It also could be a huge fight internal fight for the league to try an unilaterally get teams to sell back their local rights. Remember when the Rangers tried to sue the league over the league taking over team websites? Imagine that times 1000. Blackouts exist because the leagues don’t have have those rights.
Of course the leagues (like MLB may be prepared to do) may have to step in for some teams that are left without options. This whole thing is a mess.
Right, the big issue in finding a solution to this miss is that SOMEONE has to be left holding the bag...
Advertisers is what made the RSNs profitable when everyone had cable. The carriage fees made back most the money they paid in rights fees to the teams; and the ads during games made it profitable.

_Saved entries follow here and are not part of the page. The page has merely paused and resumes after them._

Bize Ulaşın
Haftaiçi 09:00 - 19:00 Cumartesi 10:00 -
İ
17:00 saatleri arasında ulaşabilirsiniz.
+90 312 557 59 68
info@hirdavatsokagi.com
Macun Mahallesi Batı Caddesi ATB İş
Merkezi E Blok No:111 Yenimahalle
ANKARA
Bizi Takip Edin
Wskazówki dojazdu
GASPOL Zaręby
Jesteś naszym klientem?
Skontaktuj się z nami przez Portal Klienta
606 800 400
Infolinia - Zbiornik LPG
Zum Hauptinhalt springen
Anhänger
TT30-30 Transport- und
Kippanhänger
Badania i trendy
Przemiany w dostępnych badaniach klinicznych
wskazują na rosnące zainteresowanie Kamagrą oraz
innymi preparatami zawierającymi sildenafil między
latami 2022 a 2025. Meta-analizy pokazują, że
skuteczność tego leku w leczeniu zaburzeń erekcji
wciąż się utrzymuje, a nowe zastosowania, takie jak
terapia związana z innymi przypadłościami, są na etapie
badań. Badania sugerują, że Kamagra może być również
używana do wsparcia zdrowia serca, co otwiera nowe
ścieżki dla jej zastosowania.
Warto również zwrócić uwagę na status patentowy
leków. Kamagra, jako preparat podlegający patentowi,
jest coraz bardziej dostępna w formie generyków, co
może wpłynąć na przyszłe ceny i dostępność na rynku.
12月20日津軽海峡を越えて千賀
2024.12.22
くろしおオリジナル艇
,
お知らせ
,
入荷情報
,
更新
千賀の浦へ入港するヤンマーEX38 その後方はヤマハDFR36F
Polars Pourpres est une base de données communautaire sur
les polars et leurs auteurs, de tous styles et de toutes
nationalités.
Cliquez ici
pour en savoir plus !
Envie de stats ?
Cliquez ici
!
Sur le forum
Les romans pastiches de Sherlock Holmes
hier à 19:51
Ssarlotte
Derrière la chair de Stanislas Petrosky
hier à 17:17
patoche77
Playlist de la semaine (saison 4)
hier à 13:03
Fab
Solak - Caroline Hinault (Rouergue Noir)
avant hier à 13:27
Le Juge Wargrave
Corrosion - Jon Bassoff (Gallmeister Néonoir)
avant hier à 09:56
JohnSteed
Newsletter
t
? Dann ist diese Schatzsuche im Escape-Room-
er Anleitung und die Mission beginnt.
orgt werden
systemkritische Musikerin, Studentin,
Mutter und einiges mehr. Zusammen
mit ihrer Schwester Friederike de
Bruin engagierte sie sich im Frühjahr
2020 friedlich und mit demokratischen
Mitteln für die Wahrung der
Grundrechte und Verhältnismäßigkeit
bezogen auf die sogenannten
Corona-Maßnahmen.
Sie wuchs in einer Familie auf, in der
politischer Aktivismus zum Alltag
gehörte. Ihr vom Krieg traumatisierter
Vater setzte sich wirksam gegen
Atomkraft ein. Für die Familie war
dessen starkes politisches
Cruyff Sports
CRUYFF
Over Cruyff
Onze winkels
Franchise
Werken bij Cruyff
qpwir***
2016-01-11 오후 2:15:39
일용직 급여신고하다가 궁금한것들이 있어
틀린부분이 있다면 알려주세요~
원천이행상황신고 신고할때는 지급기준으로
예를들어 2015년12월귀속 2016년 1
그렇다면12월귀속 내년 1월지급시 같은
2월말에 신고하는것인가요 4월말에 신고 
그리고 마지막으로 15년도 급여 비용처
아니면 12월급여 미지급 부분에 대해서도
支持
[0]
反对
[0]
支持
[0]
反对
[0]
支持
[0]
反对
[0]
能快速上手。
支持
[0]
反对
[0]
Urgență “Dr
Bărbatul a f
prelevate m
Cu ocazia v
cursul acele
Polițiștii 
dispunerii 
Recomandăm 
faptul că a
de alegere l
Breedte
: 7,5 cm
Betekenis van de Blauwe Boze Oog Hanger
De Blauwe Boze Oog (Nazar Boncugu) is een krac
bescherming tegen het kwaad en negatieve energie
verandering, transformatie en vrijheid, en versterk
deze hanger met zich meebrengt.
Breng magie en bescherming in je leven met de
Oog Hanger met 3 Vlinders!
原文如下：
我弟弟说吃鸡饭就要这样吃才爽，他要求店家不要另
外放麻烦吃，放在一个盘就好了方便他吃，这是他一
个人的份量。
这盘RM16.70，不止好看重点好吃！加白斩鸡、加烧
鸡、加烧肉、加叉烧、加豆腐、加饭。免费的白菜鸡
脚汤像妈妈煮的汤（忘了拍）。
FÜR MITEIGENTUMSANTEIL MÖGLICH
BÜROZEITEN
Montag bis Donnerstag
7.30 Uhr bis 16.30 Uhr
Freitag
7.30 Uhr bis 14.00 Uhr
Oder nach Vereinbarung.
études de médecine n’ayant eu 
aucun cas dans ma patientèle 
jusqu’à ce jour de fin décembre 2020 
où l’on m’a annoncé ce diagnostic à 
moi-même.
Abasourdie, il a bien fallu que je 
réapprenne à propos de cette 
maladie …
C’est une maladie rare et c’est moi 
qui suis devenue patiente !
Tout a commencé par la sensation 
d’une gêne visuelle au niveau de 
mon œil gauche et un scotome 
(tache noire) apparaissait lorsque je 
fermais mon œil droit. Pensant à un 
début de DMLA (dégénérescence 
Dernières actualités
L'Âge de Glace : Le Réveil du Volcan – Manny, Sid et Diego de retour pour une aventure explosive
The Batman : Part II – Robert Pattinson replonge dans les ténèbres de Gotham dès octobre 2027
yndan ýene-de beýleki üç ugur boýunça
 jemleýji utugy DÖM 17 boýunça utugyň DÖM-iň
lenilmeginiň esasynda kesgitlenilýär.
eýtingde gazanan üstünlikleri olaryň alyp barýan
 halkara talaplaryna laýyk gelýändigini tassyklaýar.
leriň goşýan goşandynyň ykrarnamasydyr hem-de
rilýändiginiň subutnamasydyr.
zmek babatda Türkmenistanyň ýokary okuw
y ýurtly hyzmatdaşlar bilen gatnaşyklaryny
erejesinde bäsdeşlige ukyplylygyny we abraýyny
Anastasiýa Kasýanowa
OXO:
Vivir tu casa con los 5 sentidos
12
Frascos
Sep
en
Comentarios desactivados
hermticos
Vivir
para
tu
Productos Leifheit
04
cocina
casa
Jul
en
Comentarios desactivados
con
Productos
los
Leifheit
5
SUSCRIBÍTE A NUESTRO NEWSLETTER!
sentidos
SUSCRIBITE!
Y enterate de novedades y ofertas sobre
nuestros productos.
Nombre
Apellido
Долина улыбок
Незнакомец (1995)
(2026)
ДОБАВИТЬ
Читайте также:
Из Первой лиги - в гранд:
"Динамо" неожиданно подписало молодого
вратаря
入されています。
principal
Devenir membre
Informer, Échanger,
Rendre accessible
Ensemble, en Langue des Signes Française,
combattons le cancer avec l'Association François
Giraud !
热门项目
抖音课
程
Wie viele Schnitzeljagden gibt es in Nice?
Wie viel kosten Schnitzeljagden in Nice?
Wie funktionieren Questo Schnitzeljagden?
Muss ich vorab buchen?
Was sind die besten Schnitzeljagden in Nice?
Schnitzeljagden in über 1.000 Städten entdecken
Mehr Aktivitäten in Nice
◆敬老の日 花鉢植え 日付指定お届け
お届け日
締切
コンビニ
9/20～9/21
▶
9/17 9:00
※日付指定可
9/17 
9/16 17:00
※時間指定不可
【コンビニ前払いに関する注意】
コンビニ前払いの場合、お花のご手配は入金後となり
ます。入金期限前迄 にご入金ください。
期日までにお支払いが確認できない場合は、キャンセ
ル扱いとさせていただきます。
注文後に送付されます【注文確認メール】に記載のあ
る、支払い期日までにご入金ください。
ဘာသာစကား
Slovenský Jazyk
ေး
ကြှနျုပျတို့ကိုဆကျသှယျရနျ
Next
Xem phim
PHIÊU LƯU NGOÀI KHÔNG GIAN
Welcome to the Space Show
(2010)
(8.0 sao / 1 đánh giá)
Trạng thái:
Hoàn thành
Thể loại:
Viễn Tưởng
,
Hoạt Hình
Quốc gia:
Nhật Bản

But with subscribers leaving, cable companies couldn't raise prices to pay higher carriage fees to the RSNs (or even more people would cut cable). That meant RSN's lost both revenue from carriage fees AND less ad revenue because the broadcasts had fewer viewers.
If the leagues go to self-distribution and divide into cable and streaming (I'm going to use MLB since they're the ones saying they're prepared for this).
- Producing the games and selling them to cable companies in the current TV areas would likely go fine. It's more cost but the leagues can recover revenue that way, and separate the streaming into a different platform.
BUT
- Each league would be offering a streaming product in each market that features ONE local pro sports team.
- The RSNs are offering in-market streaming NOW, and DSG is still going bankrupt.
If DSG can't stay afloat selling Phoenix Suns, Arizona Diamondbacks and Arizona Coyotes YEAR ROUND on one service, how is MLB selling just the DBacks in the summer and making more money?
One possible advantage is that MLB could have a far easier time getting distribution on cable and streaming services as a bundle. They could sell an "MLB Local" channel to not only cable, but all the "streaming TV" providers. THAT is probably where they could find success.
MLB's plan should be to avoid exclusivity and cut deals with literally every cable and or streaming service; because the Streaming Service wars are going to be very messy, and being available on ALL OF THEM is the best way to keep the sport popular, alive and growing.